ReplyDeleteToday's youths wouldn't last 5 minutes without power, CJ. Incidentally, just because your gran may have been relatively well-off doesn't mean that ALL pensioners are. Poverty-stricken pensioners DO exist you know. (Although poverty in the west isn't quite the same thing as in other countries.)
ReplyDeleteWell, I refuse to believe any modern pensioners are "poor" what with the minimum income guarantee, winter fuel payment, free bus passes, free TV licence and so on - my late mother was just an ordinary pensioner and she had more money than she knew what to do with.
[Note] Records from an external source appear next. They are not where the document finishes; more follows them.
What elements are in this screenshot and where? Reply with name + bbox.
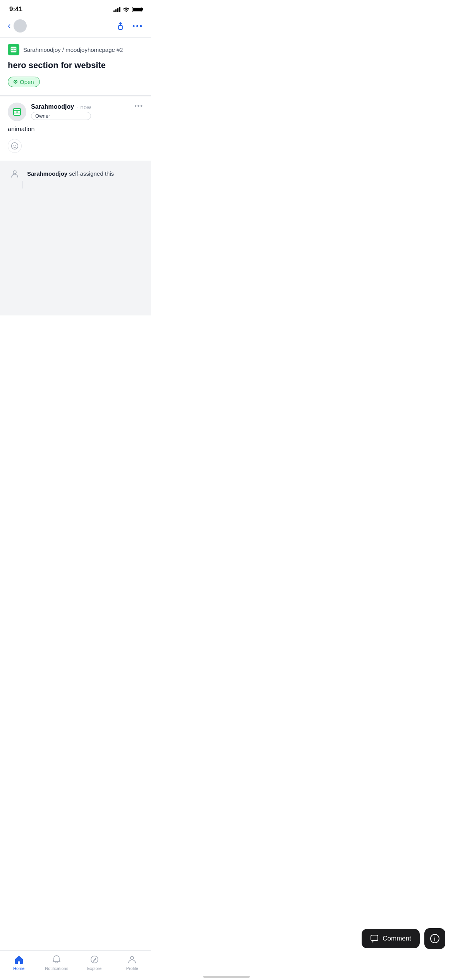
comment-body: animation	[8, 126, 143, 133]
owner-badge: Owner	[31, 112, 91, 120]
back-button[interactable]: ‹	[8, 21, 10, 31]
status-time: 9:41	[9, 5, 22, 13]
user-activity-icon	[8, 167, 22, 181]
svg-rect-11	[14, 113, 20, 115]
activity-text: Sarahmoodjoy self-assigned this	[27, 170, 114, 177]
svg-rect-0	[118, 26, 122, 29]
nav-left: ‹	[8, 19, 27, 33]
status-icons	[113, 7, 142, 12]
activity-line	[22, 181, 23, 188]
share-icon[interactable]	[115, 21, 125, 31]
svg-rect-3	[11, 49, 13, 50]
comment-header: Sarahmoodjoy · now Owner •••	[8, 103, 143, 121]
breadcrumb: Sarahmoodjoy / moodjoyhomepage #2	[8, 44, 143, 55]
issue-header: Sarahmoodjoy / moodjoyhomepage #2 hero s…	[0, 38, 151, 95]
comment-author-name: Sarahmoodjoy	[31, 103, 74, 110]
more-button[interactable]: •••	[132, 22, 143, 30]
activity-item: Sarahmoodjoy self-assigned this	[8, 167, 143, 181]
status-badge: Open	[8, 77, 40, 87]
svg-rect-8	[14, 109, 20, 110]
comment-time: · now	[77, 104, 91, 110]
repo-owner-name: Sarahmoodjoy	[23, 46, 61, 53]
signal-icon	[113, 7, 120, 12]
svg-point-13	[14, 145, 14, 146]
nav-right: •••	[115, 21, 143, 31]
svg-point-14	[15, 145, 16, 146]
svg-point-15	[13, 171, 16, 174]
repo-name: moodjoyhomepage	[65, 46, 115, 53]
comment-author: Sarahmoodjoy · now Owner	[8, 103, 91, 121]
status-bar: 9:41	[0, 0, 151, 16]
emoji-row	[8, 139, 143, 153]
issue-title: hero section for website	[8, 60, 143, 71]
activity-user: Sarahmoodjoy	[27, 170, 67, 177]
breadcrumb-text: Sarahmoodjoy / moodjoyhomepage #2	[23, 46, 123, 53]
comment-name-row: Sarahmoodjoy · now	[31, 103, 91, 110]
nav-bar: ‹ •••	[0, 16, 151, 37]
svg-rect-10	[17, 111, 20, 113]
battery-icon	[132, 7, 142, 12]
status-label: Open	[20, 79, 34, 85]
activity-section: Sarahmoodjoy self-assigned this	[0, 161, 151, 315]
issue-number-value: #2	[117, 46, 123, 53]
comment-section: Sarahmoodjoy · now Owner ••• animation	[0, 96, 151, 161]
svg-rect-2	[11, 47, 16, 48]
comment-avatar	[8, 103, 26, 121]
avatar	[14, 19, 27, 33]
svg-point-12	[12, 142, 18, 149]
svg-rect-5	[11, 51, 16, 52]
breadcrumb-separator: /	[62, 46, 65, 53]
status-dot-icon	[14, 80, 17, 84]
svg-rect-9	[14, 111, 17, 113]
comment-meta: Sarahmoodjoy · now Owner	[31, 103, 91, 120]
comment-more-button[interactable]: •••	[134, 103, 143, 110]
repo-logo	[8, 44, 19, 55]
emoji-react-button[interactable]	[8, 139, 22, 153]
svg-rect-4	[14, 49, 16, 50]
wifi-icon	[123, 7, 130, 12]
activity-action: self-assigned this	[69, 170, 114, 177]
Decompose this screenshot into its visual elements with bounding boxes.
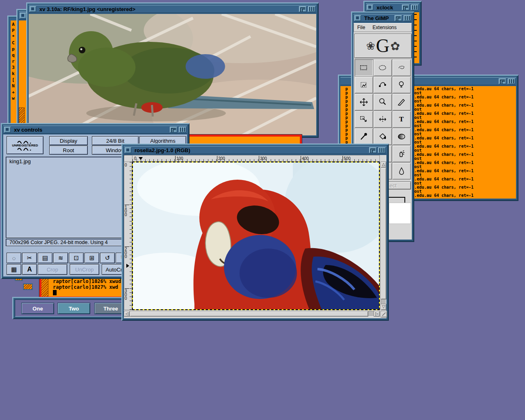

Anyway, I just wanted to mention that, like Dunsade Dave, our TV had a dial rather than buttons - it's funny how you forget these things !!
ReplyDeleteWell, when pensioners retire, they don't benefit from the minimum income guarantee, CJ, and your mother may have been in the fortunate position of having a good pension from your father after he died. However, it's a bit silly to assume that all pensioners are in that situation just because your mother was. And, as demonstrated by you not believing the widely-accepted fact that Star Wars saved Marvel, there's a huge difference in what you believe and what is actually the case. As for dials on TV, mine had them as well, but I hadn't forgotten them. I also recall having to fiddle with the aerial in order to get a better picture from channel to channel - and we only had three back then.
ReplyDeleteI had totally forgotten about renting TVs etc and there used to be loads of TV rental shops in the High street as well like Rediffusion, Visionhire, DER, British Relay, Granada and Radio Rentals.Yeah moving the ariel around to get a good reception was always a pain.
ReplyDeleteDunsdale - glad someone else had heard of "Hacks" as in a nippy wee rash on your legs from the cold or not drying them properly /in time.
I agree the new pesnsion (£155 a week if eligible for the full rate) is not bad Colin but I agree with Kid that not all pensioners are well off some struggle and £155 a week does not buy a lot today if not backed up by a private pension even taking account of free bus passes and reduced rent . Remember people pay NI to get their pension its not free.
And as we all know, McS, there's nothing free in today's world. If all pensiors were as well off as CJ believes, then none of them would be dying of the cold because they can't afford to heat their houses, and that certainly happens. Free TV? Big deal, it's mostly all sh*te nowadays.
ReplyDeleteYes we rented our tv. And it had the six buttons or four or whatever it was for the different channels. Oh for the days when you got back from school and BBC 2 had the test pattern, BBC 1 had cricket Lea I got you with ITV.... Ok some things were worse back in the day.
ReplyDeleteI think I preferred when there were only three channels, Phil. They should have stopped after Channel Four, 'cos there's far too much crap on nowadays. A greater selection of crap is hardly a good thing in my view.
ReplyDeleteOops, that should read 'pensioners' in my comment above Phil's, not 'pensiors'.